公明党が総選挙、都議選、参議院選挙で三連敗している。理由として、創価学会員の高齢化もある。いまの日本では、真如苑が横ばいなのを除けば、伝統宗教もキリスト教も新宗教も軒並み不振で、その中で創価学会はよく踏ん張ってはいるが、漸減傾向である。
当然、支持団体である創価学会の漸減が公明党にも影響を及ぼし、2006年をピークに参議院比例区の得票数が減っているのは当然である。しかし、安倍内閣の2019年に653万票だったのが、岸田内閣の2022年に618万票と微減したあと、今回は521万票まで減ったことは尋常ではない。
2023年に池田大作・第3代会長が亡くなったことは平静に受け止められ、組織の動揺というのは見られないが、逆に弔い合戦としての底力の発揮もなかったといったところだ。いずれにせよ、創価学会の高齢化とは別の理由があるわけである。
その中には、ネット戦略の遅れがある。今回の選挙では、参政党や国民民主党に代表されるネットに強い政党が強かった。公明党・創価学会は聖教新聞をもっており、活字文化に強いのだが、それが裏目に出た。同様に、維新は関西の地上波を抑えているので関西では強いが、よそでは同じ手が使えないので伸びない。
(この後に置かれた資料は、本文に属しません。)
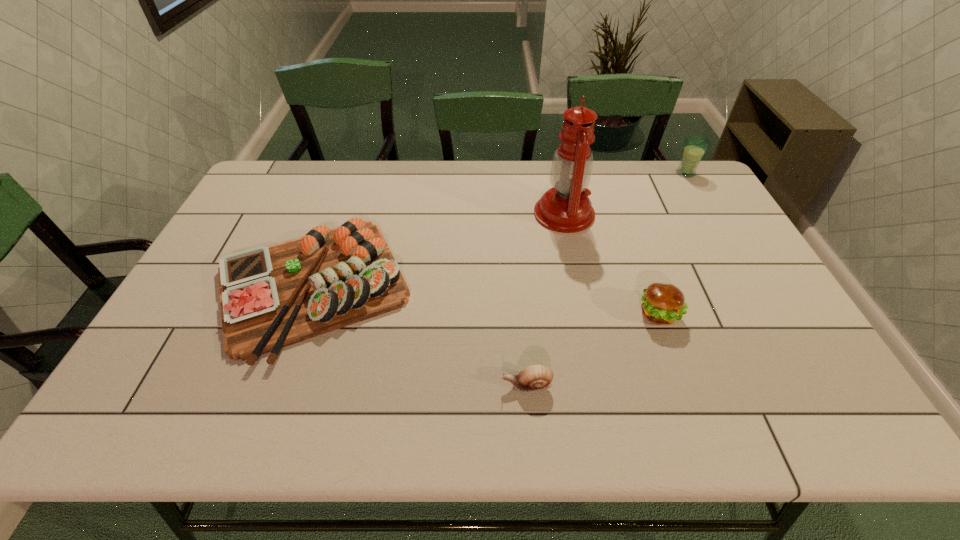 You are a GUI agent. You are given a task and a screenshot of the screen. Output one action in this format:
    pyautogui.click(x=<x>, y=<y>)
    Task: Click on the oil lamp
    Image resolution: width=960 pixels, height=540 pixels.
    Given the screenshot: What is the action you would take?
    pyautogui.click(x=566, y=208)

At what (x,y) coordinates should I click in order to perform the action: click on the tallest object. Please return your answer as a coordinate pair (x, y). The image size is (960, 540). Looking at the image, I should click on (566, 208).

Where is `glass`? This screenshot has width=960, height=540. glass is located at coordinates (695, 146).

Locate an element on the screen. the farthest object is located at coordinates (695, 146).

Locate an element on the screen. hamburger is located at coordinates (662, 304).

The height and width of the screenshot is (540, 960). What are the coordinates of `platter` in the screenshot? It's located at (271, 297).

Find the location of a particular element. The image size is (960, 540). the shortest object is located at coordinates (535, 377).

The height and width of the screenshot is (540, 960). In order to click on the fourth object from right to left in this screenshot , I will do `click(535, 377)`.

Image resolution: width=960 pixels, height=540 pixels. Identify the location of vacant area situated 0.190m on the right of the oil lamp. (654, 214).

What are the coordinates of `free space located 0.270m on the left of the glass` in the screenshot? It's located at (599, 173).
政策と候補者についてもいろいろあるが、ここでは自民党との関係に話を絞りたい。
石破茂首相と公明党とは長い信頼関係があり、たいへん波長が合うといわれている。その淵源は、父親である石破二朗・鳥取県知事(当時)が岡山で開かれた創価学会の文化祭に出席したことにある。1971年のことだ。

令和7年5月 公明党「平和創出ビジョン」を受け取る石破首相 首相官邸HPより
石破は、公明党系の議員も合流した新進党にも参加(1996年の総選挙の直前に離党し、選挙後に自民党に復党)したこともあり、関係者との交流も長い。
政治姿勢としても、選挙民とのふれあい重視だし、政策的にも生活者の目線重視も共通している。憲法については、強固で自説にこだわる改憲派だが、合意形成を大事にするので急いでいるわけではないし、中国や韓国との友好重視も共通している。